§ **Instructions to follow**: All entries need to be written out again exactly, without their pictures.

§ **Data extract**:

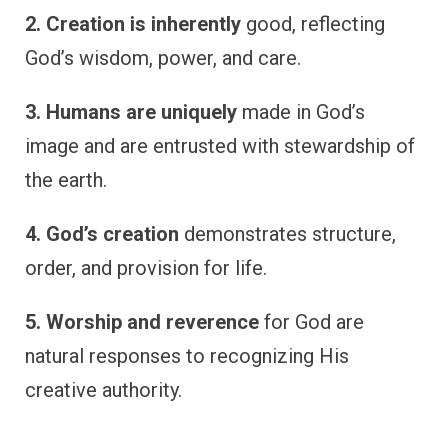
2. Creation is inherently
good, reflecting
God’s wisdom, power, and care.
3. Humans are uniquely
made in God’s
image and are entrusted with stewardship of
the earth.
4. God’s creation
demonstrates structure,
order, and provision for life.
5. Worship and reverence
for God are
natural responses to recognizing His
creative authority.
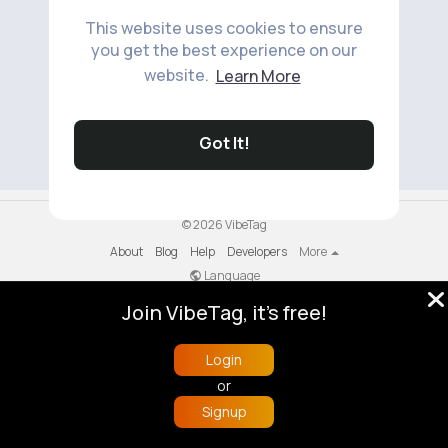
This website uses cookies to ensure
you get the best experience on our
website.
Learn More
No available products to show.
Got It!
© 2026 VibeTag
About
Blog
Help
Developers
More
Language
Join VibeTag, it's free!
Login
or
Signup
Home
Trending
Buzzin
Store
More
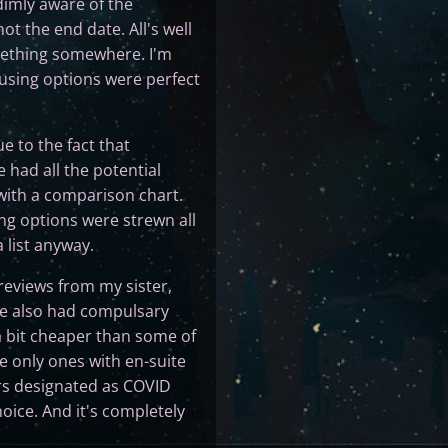
 dimly aware of the
ot the end date. All's well
omething somewhere. I'm
using options were perfect
e to the fact that
 had all the potential
 with a comparison chart.
ng options were strewn all
 list anyway.
 reviews from my sister,
ose also had compulsary
n a bit cheaper than some of
e only ones with en-suite
rs designated as COVID
oice. And it's completely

§ **Exercise answer**:
2. Creation is inherently
good, reflecting
God’s wisdom, power, and care.
3. Humans are uniquely
made in God’s
image and are entrusted with stewardship of
the earth.
4. God’s creation
demonstrates structure,
order, and provision for life.
5. Worship and reverence
for God are
natural responses to recognizing His
creative authority.
This website uses cookies to ensure
you get the best experience on our
website.
Learn More
No available products to show.
Got It!
© 2026 VibeTag
About
Blog
Help
Developers
More
Language
Join VibeTag, it's free!
Login
or
Signup
Home
Trending
Buzzin
Store
More
 dimly aware of the
ot the end date. All's well
omething somewhere. I'm
using options were perfect
e to the fact that
 had all the potential
 with a comparison chart.
ng options were strewn all
 list anyway.
 reviews from my sister,
ose also had compulsary
n a bit cheaper than some of
e only ones with en-suite
rs designated as COVID
oice. And it's completely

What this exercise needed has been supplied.